Wczoraj do 63-letniej mieszkanki Zamościa zadzwonił nieznajomy. Płaczliwym głosem zapytał “Babciu poznajesz mnie?”. Babcia niewątpliwie rozpoznała zmieniony głos i zapytała “Czy to ty …. ? (Tu padło imię wnuczka). Uradowany nieznajomy potwierdził, że to właśnie on. Wyjaśnił babci, że dzwoni bo potrzebuje gotówki. Właśnie spowodował wypadek drogowy, jest na komendzie i tylko szybka wpłata 20 tys. złotych będzie gwarantować mu wolność. Kobieta z niedowierzaniem przystała jednak na prośbę “wnuczka”. Rozmówca prosił jednocześnie by nikomu nie mówiła o jego problemach. Tego dnia mężczyzna jeszcze kilkakrotnie dzwonił do Zamościanki upewniając się, czy aby na pewno poratuje go w tarapatach i pożyczy mu kilkadziesiąt tysięcy złotych. Po odbiór gotówki miała zgłosić się koleżanka wnuczka. Zanim jednak doszło do przekazania pieniędzy Zamościanka skontaktowała się z córką. Ta zapewniła ją, że syn jest w szkole, doskonale się czuje i nie był uczestnikiem żadnego wypadku. Wówczas wyszło na jaw, że do Zamościanki zadzwonił fałszywy wnuczek. O zajściu kobieta powiadomiła policję.
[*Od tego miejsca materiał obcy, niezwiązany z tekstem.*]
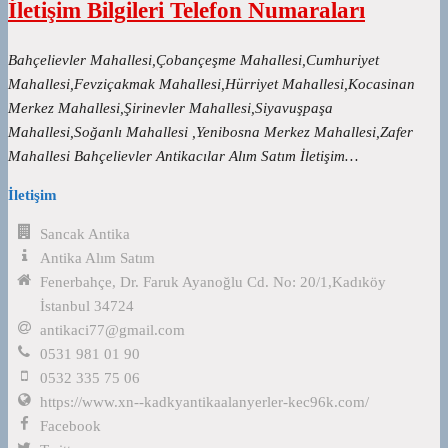
İletişim Bilgileri Telefon Numaraları
Bahçelievler Mahallesi,Çobançeşme Mahallesi,Cumhuriyet
Mahallesi,Fevziçakmak Mahallesi,Hürriyet Mahallesi,Kocasinan
Merkez Mahallesi,Şirinevler Mahallesi,Siyavuşpaşa
Mahallesi,Soğanlı Mahallesi ,Yenibosna Merkez Mahallesi,Zafer
Mahallesi Bahçelievler Antikacılar Alım Satım İletişim…
İletişim
Sancak Antika
Antika Alım Satım
Fenerbahçe, Dr. Faruk Ayanoğlu Cd. No: 20/1,Kadıköy
İstanbul 34724
antikaci77@gmail.com
0531 981 01 90
0532 335 75 06
https://www.xn--kadkyantikaalanyerler-kec96k.com/
Facebook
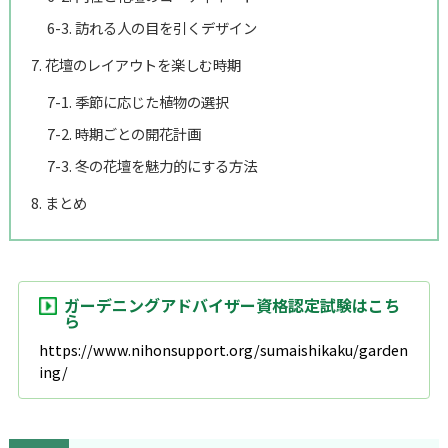
6-3. 訪れる人の目を引くデザイン
7. 花壇のレイアウトを楽しむ時期
7-1. 季節に応じた植物の選択
7-2. 時期ごとの開花計画
7-3. 冬の花壇を魅力的にする方法
8. まとめ
ガーデニングアドバイザー資格認定試験はこち
ら
https://www.nihonsupport.org/sumaishikaku/garden
ing/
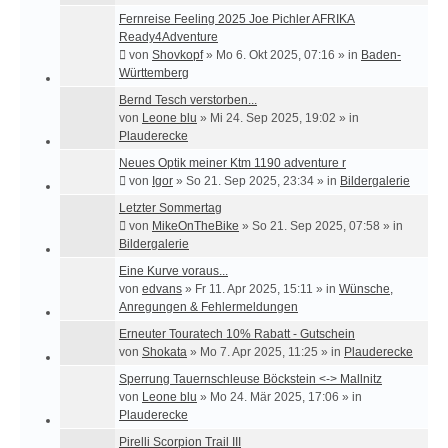
Fernreise Feeling 2025 Joe Pichler AFRIKA
Ready4Adventure
von
Shovkopf
»
Mo 6. Okt 2025, 07:16
» in
Baden-
Württemberg
Bernd Tesch verstorben...
von
Leone blu
»
Mi 24. Sep 2025, 19:02
» in
Plauderecke
Neues Optik meiner Ktm 1190 adventure r
von
Igor
»
So 21. Sep 2025, 23:34
» in
Bildergalerie
Letzter Sommertag
von
MikeOnTheBike
»
So 21. Sep 2025, 07:58
» in
Bildergalerie
Eine Kurve voraus...
von
edvans
»
Fr 11. Apr 2025, 15:11
» in
Wünsche,
Anregungen & Fehlermeldungen
Erneuter Touratech 10% Rabatt - Gutschein
von
Shokata
»
Mo 7. Apr 2025, 11:25
» in
Plauderecke
Sperrung Tauernschleuse Böckstein <-> Mallnitz
von
Leone blu
»
Mo 24. Mär 2025, 17:06
» in
Plauderecke
Pirelli Scorpion Trail III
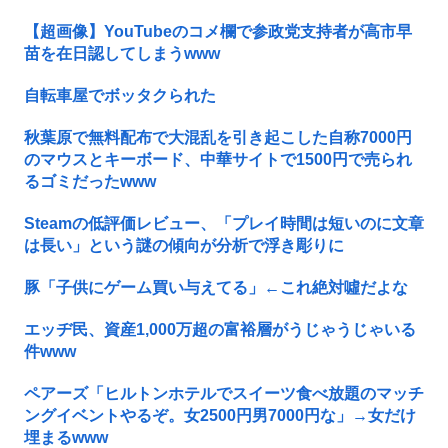
【超画像】YouTubeのコメ欄で参政党支持者が高市早
苗を在日認してしまうwww
自転車屋でボッタクられた
秋葉原で無料配布で大混乱を引き起こした自称7000円
のマウスとキーボード、中華サイトで1500円で売られ
るゴミだったwww
Steamの低評価レビュー、「プレイ時間は短いのに文章
は長い」という謎の傾向が分析で浮き彫りに
豚「子供にゲーム買い与えてる」←これ絶対噓だよな
エッヂ民、資産1,000万超の富裕層がうじゃうじゃいる
件www
ペアーズ「ヒルトンホテルでスイーツ食べ放題のマッチ
ングイベントやるぞ。女2500円男7000円な」→女だけ
埋まるwww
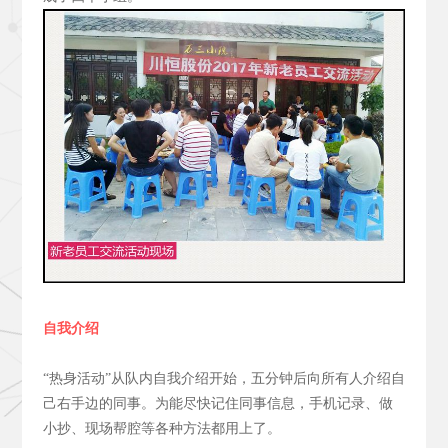
自我介绍
“热身活动”从队内自我介绍开始，五分钟后向所有人介绍自
己右手边的同事。为能尽快记住同事信息，手机记录、做
小抄、现场帮腔等各种方法都用上了。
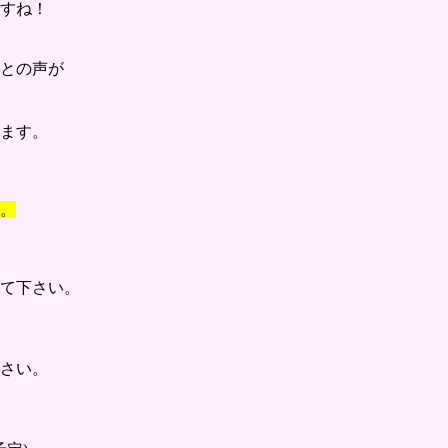
すね！
との声が
ます。
。
て下さい。
さい。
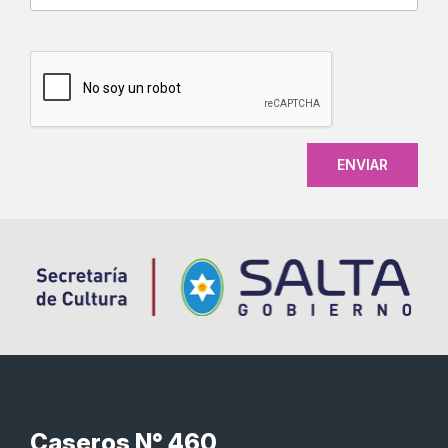
CAPTCHA
Caseros N° 460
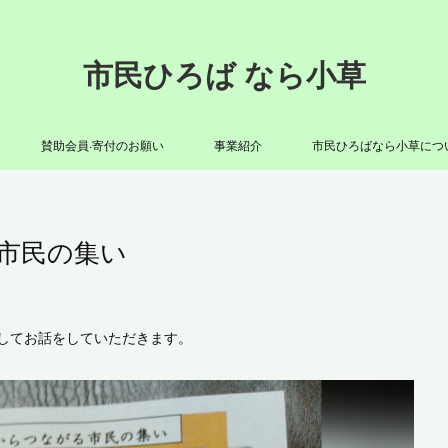
市民ひろば なら小草
賛助会員·寄付のお願い
事業紹介
市民ひろばなら小草につ
る市民の集い
題してお話をしていただきます。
Policjanci apelują w szczególności do osób starszych o rozwagę i ostrożność w kontaktach z nieznajomymi. Bądźmy podejrzliwi, gdy ktoś prosi nas o pożyczkę. Osoby starsze i samotnie mieszkające są szczególnie narażone na próby oszustwa na tzw. “wnuczka”. Radzimy, aby w razie jakichkolwiek wątpliwości sprawdzić wiarygodność rozmówcy i skontaktować się z rodziną. W przypadku obaw i podejrzeń, co do próby oszustwa należy niezwłocznie powiadomić Policję.